[Problem description]
Copy every line of the records below that holds the word "name".
Input data below:
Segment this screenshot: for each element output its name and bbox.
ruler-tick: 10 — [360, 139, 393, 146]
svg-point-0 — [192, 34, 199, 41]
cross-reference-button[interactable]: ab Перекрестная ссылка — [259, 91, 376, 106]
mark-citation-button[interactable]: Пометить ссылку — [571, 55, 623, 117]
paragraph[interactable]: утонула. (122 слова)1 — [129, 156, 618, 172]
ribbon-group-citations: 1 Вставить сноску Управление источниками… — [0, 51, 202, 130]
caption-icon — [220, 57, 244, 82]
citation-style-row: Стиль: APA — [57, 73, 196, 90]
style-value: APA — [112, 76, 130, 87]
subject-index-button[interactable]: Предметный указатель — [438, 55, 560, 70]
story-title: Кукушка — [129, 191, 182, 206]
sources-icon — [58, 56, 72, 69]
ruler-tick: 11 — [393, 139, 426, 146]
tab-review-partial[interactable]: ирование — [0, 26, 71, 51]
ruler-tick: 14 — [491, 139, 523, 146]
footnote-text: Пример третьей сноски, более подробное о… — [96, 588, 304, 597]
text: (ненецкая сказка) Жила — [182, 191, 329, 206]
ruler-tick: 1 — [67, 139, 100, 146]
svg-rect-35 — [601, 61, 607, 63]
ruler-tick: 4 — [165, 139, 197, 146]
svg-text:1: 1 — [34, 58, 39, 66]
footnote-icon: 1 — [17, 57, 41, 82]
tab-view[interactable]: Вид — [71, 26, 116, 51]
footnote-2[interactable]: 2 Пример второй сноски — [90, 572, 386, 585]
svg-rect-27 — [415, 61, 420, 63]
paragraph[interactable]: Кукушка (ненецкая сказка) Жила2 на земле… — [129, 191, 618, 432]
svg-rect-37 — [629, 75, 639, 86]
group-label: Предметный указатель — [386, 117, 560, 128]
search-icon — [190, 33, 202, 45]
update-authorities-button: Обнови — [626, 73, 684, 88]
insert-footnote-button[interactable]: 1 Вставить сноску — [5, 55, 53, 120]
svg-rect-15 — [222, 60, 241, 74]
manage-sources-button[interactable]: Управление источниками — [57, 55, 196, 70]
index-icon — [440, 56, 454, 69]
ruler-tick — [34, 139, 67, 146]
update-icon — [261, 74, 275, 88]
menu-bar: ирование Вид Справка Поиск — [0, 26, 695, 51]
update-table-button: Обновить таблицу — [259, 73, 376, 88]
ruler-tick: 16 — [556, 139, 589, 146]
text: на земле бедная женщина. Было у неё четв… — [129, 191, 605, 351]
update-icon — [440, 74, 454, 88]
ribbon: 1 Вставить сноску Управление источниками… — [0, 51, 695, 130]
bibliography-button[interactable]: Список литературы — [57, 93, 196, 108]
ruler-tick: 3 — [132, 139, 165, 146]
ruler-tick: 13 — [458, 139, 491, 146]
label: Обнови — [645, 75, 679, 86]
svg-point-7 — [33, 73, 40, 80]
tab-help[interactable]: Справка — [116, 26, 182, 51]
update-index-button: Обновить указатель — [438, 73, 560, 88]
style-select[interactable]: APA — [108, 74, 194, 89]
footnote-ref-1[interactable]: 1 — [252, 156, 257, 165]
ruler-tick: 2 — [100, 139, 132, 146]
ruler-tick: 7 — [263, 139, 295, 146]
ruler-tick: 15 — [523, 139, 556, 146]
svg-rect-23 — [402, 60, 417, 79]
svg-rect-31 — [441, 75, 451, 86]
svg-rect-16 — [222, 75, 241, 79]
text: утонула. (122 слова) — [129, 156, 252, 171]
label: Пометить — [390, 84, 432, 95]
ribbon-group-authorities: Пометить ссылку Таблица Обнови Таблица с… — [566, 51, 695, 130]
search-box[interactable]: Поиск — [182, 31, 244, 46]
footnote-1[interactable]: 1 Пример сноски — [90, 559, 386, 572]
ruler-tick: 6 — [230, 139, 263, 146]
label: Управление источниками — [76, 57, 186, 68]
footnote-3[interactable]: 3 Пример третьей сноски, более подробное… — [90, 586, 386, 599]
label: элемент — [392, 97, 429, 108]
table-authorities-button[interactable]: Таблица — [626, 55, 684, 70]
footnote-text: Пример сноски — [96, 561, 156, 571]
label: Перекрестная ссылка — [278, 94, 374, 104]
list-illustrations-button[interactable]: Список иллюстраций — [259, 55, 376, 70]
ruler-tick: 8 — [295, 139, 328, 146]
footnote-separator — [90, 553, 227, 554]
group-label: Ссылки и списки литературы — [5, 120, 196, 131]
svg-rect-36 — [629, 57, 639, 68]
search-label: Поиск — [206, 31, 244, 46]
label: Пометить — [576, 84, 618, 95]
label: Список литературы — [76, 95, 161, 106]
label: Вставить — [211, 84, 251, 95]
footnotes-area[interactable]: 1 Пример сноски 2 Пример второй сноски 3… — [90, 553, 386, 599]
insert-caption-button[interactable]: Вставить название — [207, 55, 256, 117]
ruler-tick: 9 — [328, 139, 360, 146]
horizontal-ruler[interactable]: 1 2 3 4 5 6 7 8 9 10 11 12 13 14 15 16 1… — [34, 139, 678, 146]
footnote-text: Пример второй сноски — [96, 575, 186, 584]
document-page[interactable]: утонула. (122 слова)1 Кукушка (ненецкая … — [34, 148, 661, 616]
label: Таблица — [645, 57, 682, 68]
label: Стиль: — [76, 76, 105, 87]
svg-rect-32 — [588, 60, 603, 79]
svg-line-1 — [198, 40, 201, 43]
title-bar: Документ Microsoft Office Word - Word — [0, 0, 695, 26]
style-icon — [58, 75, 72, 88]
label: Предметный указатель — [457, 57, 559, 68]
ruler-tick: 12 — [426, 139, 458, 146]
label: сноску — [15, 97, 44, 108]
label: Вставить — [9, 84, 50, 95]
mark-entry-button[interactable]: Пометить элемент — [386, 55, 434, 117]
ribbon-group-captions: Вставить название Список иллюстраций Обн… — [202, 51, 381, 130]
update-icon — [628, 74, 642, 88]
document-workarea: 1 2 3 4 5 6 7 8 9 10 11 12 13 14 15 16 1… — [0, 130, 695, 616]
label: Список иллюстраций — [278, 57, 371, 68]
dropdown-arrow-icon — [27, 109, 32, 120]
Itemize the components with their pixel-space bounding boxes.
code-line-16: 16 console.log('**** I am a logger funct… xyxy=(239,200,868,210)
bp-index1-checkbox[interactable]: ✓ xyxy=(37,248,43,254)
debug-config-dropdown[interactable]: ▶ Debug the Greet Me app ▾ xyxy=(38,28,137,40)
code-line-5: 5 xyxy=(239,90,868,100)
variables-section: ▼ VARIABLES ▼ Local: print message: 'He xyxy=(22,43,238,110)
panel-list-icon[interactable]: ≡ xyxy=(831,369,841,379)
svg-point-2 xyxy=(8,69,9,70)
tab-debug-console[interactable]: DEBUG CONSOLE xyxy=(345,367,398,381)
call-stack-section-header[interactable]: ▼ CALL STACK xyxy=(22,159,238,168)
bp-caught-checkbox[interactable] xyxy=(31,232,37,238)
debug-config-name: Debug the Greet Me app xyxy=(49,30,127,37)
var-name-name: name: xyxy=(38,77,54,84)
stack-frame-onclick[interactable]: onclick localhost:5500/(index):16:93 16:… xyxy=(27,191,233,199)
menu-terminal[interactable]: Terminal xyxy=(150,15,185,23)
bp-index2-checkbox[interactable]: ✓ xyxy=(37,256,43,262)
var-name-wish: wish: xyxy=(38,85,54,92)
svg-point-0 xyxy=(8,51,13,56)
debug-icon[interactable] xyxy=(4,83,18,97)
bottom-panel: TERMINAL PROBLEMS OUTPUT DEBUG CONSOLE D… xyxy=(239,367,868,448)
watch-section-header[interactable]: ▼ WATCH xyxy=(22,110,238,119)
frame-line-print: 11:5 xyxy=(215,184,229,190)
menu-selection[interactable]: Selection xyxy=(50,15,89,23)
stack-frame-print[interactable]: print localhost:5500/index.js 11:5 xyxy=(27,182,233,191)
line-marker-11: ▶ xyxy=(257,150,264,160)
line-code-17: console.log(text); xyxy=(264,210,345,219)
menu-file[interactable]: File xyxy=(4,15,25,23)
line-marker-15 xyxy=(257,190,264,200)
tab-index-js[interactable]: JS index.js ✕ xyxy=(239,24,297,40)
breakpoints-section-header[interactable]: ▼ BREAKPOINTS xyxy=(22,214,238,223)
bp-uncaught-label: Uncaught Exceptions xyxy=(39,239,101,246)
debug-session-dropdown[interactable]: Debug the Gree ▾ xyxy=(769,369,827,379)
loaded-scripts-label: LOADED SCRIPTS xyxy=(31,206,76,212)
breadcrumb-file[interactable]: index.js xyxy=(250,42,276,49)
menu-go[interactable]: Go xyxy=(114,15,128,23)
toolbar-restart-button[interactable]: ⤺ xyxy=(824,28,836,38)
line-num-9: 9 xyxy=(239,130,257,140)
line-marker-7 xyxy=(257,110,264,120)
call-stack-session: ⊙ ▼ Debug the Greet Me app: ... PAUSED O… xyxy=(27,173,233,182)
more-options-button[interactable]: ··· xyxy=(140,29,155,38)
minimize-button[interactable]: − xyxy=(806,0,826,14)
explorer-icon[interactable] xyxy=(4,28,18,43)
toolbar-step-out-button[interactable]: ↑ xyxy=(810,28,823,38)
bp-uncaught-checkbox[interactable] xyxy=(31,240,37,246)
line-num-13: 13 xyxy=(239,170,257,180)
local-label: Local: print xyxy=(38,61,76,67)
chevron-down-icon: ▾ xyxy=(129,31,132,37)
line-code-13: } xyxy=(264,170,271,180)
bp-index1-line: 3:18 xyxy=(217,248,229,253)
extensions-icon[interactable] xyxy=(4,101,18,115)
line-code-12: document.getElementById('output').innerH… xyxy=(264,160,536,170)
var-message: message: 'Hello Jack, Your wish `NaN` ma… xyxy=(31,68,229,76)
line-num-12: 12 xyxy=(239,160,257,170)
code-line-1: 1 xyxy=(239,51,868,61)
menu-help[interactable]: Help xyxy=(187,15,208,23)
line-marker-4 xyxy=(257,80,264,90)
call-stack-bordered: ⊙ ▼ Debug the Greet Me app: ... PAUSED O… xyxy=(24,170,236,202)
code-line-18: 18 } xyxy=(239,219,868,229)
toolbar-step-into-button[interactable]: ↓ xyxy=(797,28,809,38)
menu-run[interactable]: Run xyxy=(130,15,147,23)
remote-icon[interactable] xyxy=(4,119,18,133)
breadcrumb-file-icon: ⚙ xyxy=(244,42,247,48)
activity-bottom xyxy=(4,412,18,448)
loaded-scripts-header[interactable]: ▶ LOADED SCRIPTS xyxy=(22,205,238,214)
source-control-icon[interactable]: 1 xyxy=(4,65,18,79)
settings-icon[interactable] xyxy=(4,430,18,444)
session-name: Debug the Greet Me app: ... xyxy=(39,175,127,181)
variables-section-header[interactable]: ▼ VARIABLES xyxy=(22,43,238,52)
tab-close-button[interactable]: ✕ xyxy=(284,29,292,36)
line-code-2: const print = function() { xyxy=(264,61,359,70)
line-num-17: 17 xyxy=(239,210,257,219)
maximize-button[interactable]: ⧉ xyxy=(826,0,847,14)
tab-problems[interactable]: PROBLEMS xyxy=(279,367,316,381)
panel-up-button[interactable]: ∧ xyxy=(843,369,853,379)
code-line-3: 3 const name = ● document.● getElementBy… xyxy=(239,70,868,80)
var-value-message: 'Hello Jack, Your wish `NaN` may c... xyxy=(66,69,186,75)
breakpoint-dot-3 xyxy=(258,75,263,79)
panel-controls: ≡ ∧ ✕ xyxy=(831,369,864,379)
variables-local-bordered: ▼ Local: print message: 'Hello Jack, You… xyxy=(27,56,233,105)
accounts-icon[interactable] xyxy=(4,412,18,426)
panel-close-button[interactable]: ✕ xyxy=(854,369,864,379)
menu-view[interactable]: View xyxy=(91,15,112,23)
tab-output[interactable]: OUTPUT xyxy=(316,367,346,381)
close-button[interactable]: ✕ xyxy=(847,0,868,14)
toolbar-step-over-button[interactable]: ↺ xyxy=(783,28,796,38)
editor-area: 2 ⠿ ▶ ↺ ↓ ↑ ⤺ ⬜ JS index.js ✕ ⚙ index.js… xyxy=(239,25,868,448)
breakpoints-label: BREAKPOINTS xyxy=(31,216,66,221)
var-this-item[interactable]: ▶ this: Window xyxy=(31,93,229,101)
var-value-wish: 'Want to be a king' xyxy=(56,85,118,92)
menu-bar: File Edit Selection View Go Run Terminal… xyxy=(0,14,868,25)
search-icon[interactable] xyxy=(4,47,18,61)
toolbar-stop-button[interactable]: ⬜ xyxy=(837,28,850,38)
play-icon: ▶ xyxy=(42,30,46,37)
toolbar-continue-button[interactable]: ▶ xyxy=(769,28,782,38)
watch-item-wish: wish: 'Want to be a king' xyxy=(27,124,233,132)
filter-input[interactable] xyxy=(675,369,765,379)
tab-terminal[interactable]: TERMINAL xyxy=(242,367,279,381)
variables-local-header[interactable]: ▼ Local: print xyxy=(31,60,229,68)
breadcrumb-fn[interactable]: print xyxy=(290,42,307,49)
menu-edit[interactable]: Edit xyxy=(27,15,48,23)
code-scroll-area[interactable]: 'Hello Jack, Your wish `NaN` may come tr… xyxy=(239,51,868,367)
End of Input data.
[Solution for this problem]
Segment this screenshot: for each element output its name and bbox.
debug-config-name: Debug the Greet Me app xyxy=(49,30,127,37)
var-name-name: name: xyxy=(38,77,54,84)
var-name-wish: wish: xyxy=(38,85,54,92)
session-name: Debug the Greet Me app: ... xyxy=(39,175,127,181)
code-line-3: 3 const name = ● document.● getElementBy… xyxy=(239,70,868,80)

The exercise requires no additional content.